_To do_
If a line in the data has the string "декабря", please show it.

_Exercise materials_
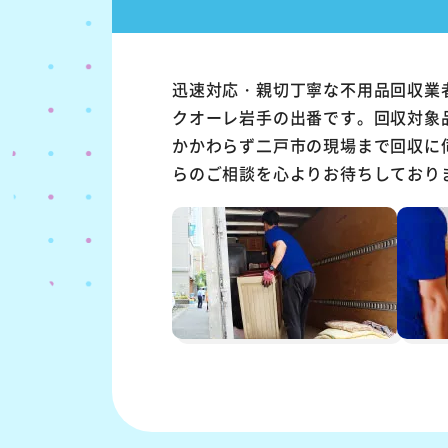
迅速対応・親切丁寧な不用品回収業
クオーレ岩手の出番です。回収対象
かかわらず二戸市の現場まで回収に
らのご相談を心よりお待ちしており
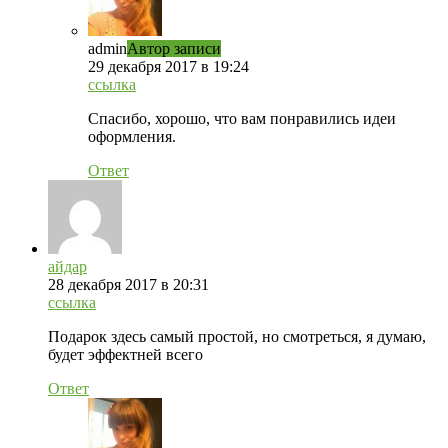
admin
Автор записи
29 декабря 2017 в 19:24
ссылка
Спасибо, хорошо, что вам понравились идеи
оформления.
Ответ
айдар
28 декабря 2017 в 20:31
ссылка
Подарок здесь самый простой, но смотреться, я думаю,
будет эффектней всего
Ответ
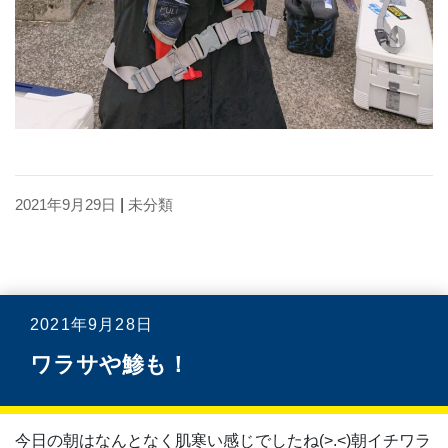
2021年9月29日
|
未分類
2021年9月28日
ワラサや鯵も！
今日の朝はなんとなく肌寒い感じでしたね(>.<)朝イチワラ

_Task answer_
29 декабря 2017 в 19:24
28 декабря 2017 в 20:31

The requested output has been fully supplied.